Print

Pemerintah Indonesia melayangkan protes terhadap kebijakan tarif impor Amerika Serikat yang dinilai tidak adil dan merugikan sejumlah komoditas ekspor unggulan Tanah Air. Menteri Koordinator Bidang Perekonomian Airlangga Hartarto menyebutkan bahwa produk seperti garmen, tekstil, alas kaki, furnitur, hingga udang dikenakan tarif bea masuk yang lebih tinggi dibandingkan produk serupa dari negara-negara lain di Asia, termasuk kawasan ASEAN.

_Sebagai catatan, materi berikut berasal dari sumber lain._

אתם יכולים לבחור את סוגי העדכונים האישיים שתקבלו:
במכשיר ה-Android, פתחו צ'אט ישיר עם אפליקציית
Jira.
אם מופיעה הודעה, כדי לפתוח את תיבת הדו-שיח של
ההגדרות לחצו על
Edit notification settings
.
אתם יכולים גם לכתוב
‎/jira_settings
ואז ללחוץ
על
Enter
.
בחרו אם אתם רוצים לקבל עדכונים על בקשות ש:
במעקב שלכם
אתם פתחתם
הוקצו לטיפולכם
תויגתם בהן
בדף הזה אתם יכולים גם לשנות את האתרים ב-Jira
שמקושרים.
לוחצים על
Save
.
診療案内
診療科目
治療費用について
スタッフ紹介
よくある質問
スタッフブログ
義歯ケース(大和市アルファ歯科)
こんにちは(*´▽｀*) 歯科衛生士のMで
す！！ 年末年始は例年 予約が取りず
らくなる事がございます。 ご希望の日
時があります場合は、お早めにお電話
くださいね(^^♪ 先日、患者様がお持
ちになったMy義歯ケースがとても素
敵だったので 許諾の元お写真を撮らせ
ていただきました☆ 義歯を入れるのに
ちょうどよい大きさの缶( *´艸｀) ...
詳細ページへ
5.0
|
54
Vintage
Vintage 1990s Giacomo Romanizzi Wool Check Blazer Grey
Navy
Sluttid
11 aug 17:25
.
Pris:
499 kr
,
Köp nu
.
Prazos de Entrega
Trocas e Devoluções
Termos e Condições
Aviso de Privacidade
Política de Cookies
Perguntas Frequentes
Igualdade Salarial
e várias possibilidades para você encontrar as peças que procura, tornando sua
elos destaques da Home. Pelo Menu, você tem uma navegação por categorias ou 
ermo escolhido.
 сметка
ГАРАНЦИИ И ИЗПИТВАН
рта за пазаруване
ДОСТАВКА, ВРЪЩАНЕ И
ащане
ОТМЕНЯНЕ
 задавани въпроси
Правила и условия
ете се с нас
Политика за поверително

Kebijakan ini merupakan kelanjutan dari pendekatan tarif resiprokal yang diberlakukan oleh Presiden AS Donald Trump. Dalam konferensi pers daring pada 18 April 2025, Airlangga menekankan bahwa ketimpangan tarif ini membuat posisi Indonesia menjadi kurang kompetitif di pasar ekspor Amerika Serikat. Tarif bea masuk untuk produk tekstil dan garmen Indonesia kini melonjak hingga maksimal 47 persen, setelah sebelumnya berada di kisaran 10 hingga 37 persen.

Tambahan tarif sebesar 10 persen yang diberlakukan untuk jangka waktu 90 hari memperburuk beban bagi pelaku usaha nasional. Tidak hanya berdampak pada harga jual di pasar tujuan ekspor, beban tarif ini juga harus ditanggung bersama oleh para eksportir Indonesia, karena pembeli luar negeri meminta pembagian biaya tambahan tersebut.

Situasi ini menjadi perhatian serius pemerintah, mengingat dampaknya terhadap daya saing produk Indonesia di pasar global. Ketika negara-negara lain menikmati tarif lebih ringan, Indonesia justru dibebani hambatan perdagangan yang semakin tinggi, yang bisa menekan performa ekspor nasional dan menambah beban pelaku usaha di dalam negeri.

Pemerintah Indonesia terus menyuarakan keberatan atas kebijakan ini, serta mendorong langkah diplomatik untuk memperjuangkan perlakuan yang lebih adil di kancah perdagangan internasional.